ただDの逮捕により、当時事態は思わぬところに飛び火してしまうのだ。その飛び火した先とは、一本の映画であった。Dの逮捕が公になったことで、関係者の間で、一本の映画が見送られるのではないかと囁かれていたのだ。

「Dの弟は、映画監督をしているのです。奇しくもこの頃、監督が原案を務めた実体験をベースにした映画が撮影されていたんです。それは兄弟を軸にしたヒューマンドラマで、舞台は長崎県だったんです。弟の妻役には、監督の実際の妻の女優が起用されています。兄はもちろん逮捕されたDということになるわけです。それだけに、一体どうなるんだろうと噂になっていたのです」(芸能ジャーナリスト)

弟である監督が、横領事件に関わったわけではない。ただ、兄が横領事件を起こしたというだけで、そこに咎められる理由は存在しないはずだ。関係者らの話しが事実であるとするなら、要するにタイミングの問題となったのではないだろうか。ちょうど実体験を基にした映画を作っている最中に、Dが横領事件で逮捕されてしまう。そこが問題となったのではないだろうか。

だが、それらは全て杞憂に終わり、現在、封切りされて、全国で公開されている。
著者は、現在上映されている作品について、こうした背景を明るみに出し、何らかの批判に繋げたいわけではない。
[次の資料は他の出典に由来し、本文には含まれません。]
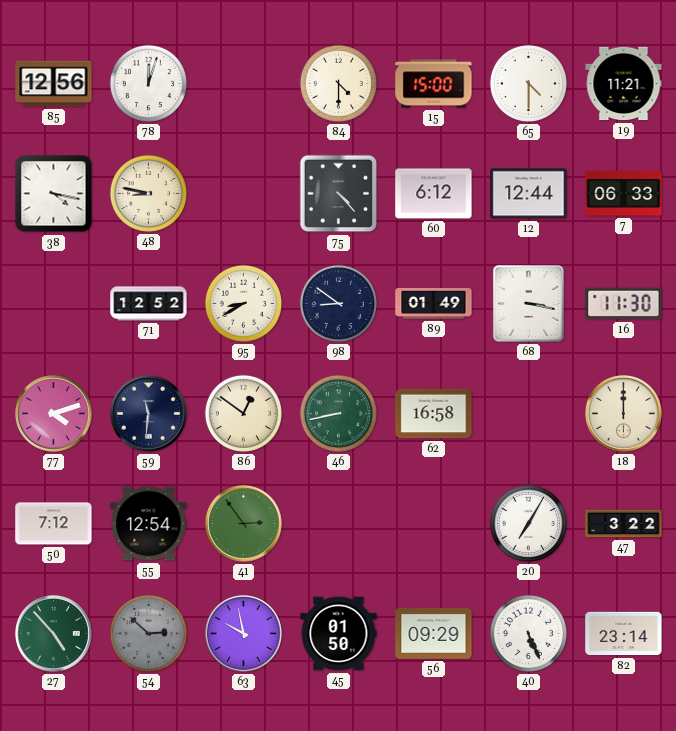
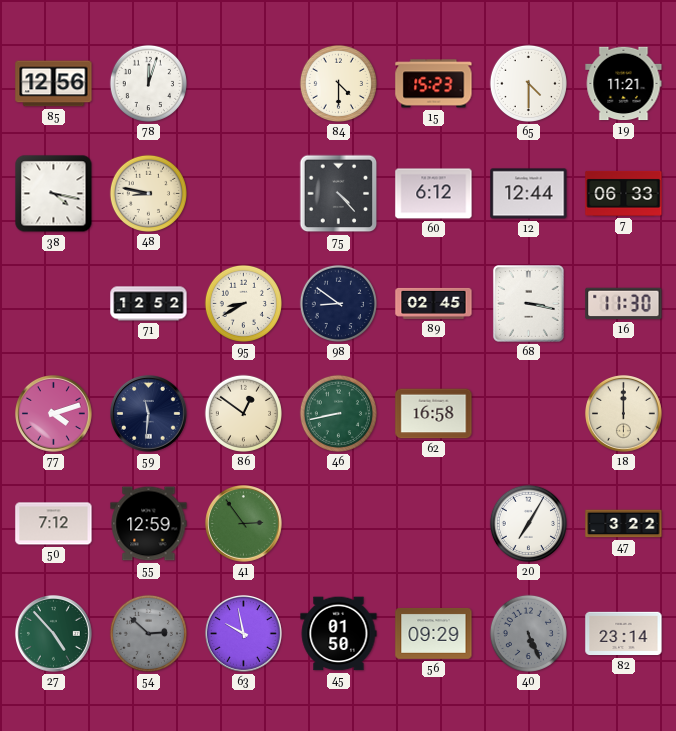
15: 15:00 -> 15:23
89: 01:49 -> 02:45
55: 12:54 -> 12:59
40 dial: white -> grey
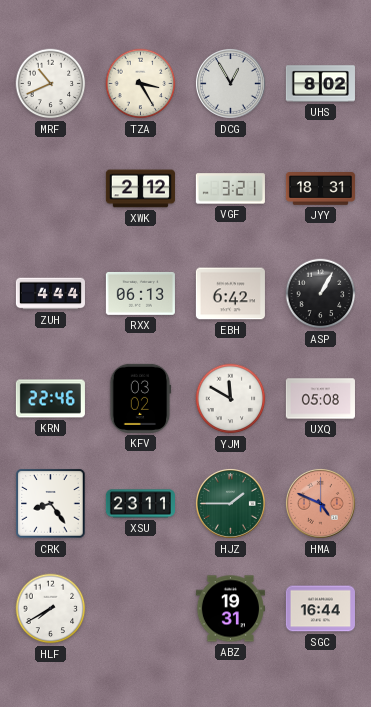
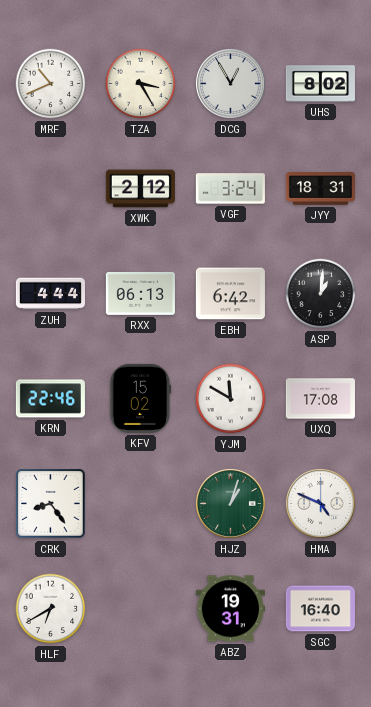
VGF: 3:21 -> 3:24
ASP: 1:05 -> 1:01
KFV: 03:02 -> 15:02
UXQ: 05:08 -> 17:08
XSU: 23:11 -> none
HJZ: 1:45 -> 1:03
HMA dial: salmon -> white
HLF: 7:40 -> 6:40
SGC: 16:44 -> 16:40
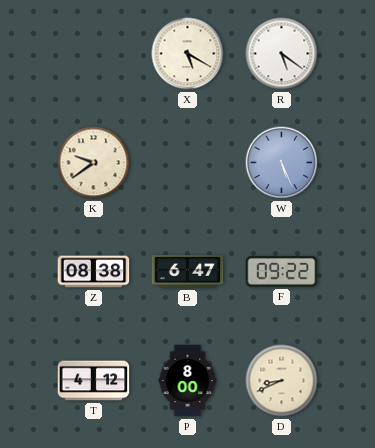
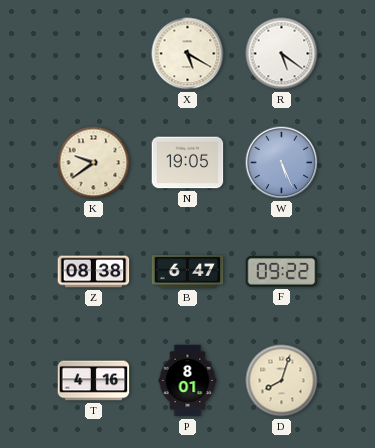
N: none -> 19:05
T: 4:12 -> 4:16
P: 8:00 -> 8:01
D: 8:41 -> 8:03
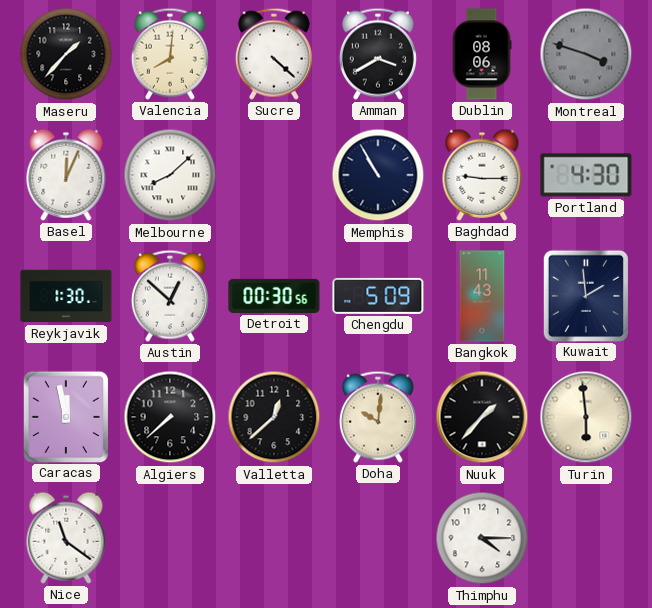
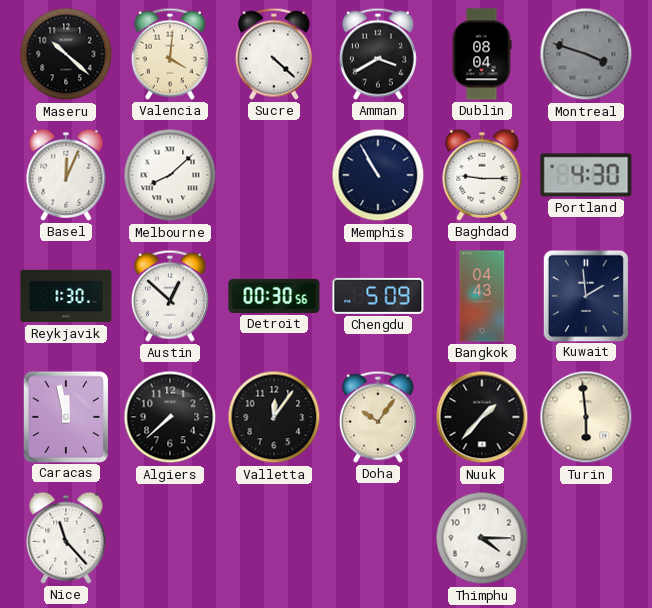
Maseru: 1:37 -> 10:22
Valencia: 8:01 -> 4:01
Dublin: 08:06 -> 08:04
Bangkok: 11:43 -> 04:43
Valletta: 12:38 -> 12:06
Doha: 10:01 -> 10:06
Nice: 11:21 -> 11:23
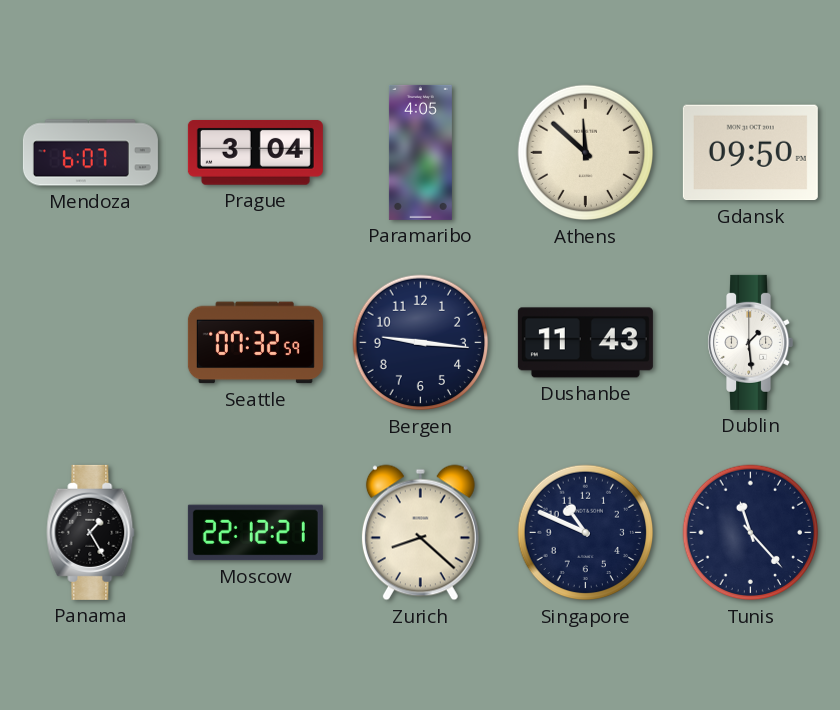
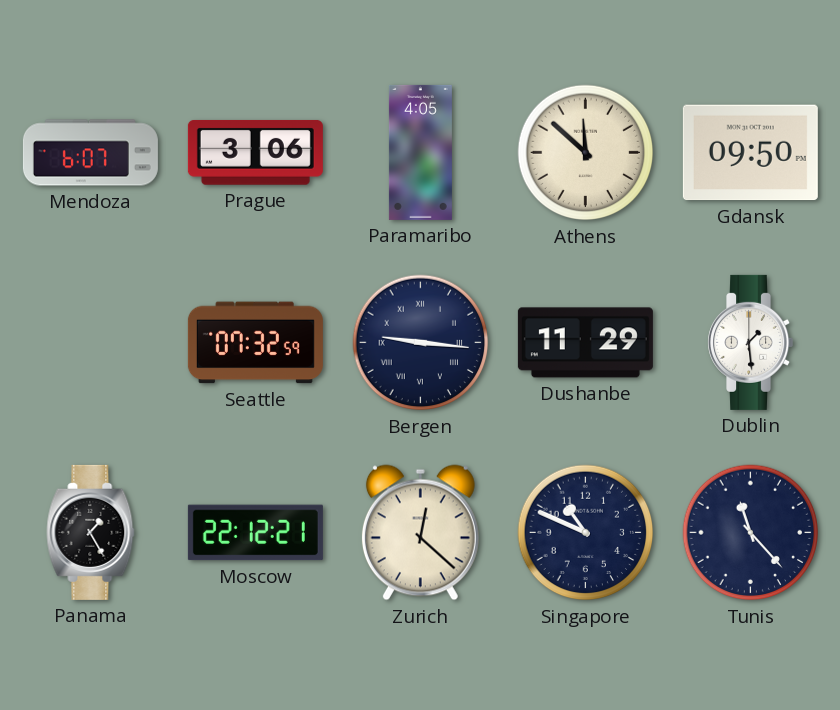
Prague: 3:04 -> 3:06
Bergen numerals: Arabic -> Roman
Dushanbe: 11:43 -> 11:29
Zurich: 8:22 -> 12:22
関係者らの間で、話題になっている話しだ。早かれ遅かれこうした事情が世に出ることは、十分に予想されていただろう。
だからこそ、逆にそうした背景を知った上で、映画を観れば、より深く主人公のリアルティーが伝わるのではないかと思う。

映画や小説とは、まさにそういったところに醍醐味が生まれるのではないだろうか。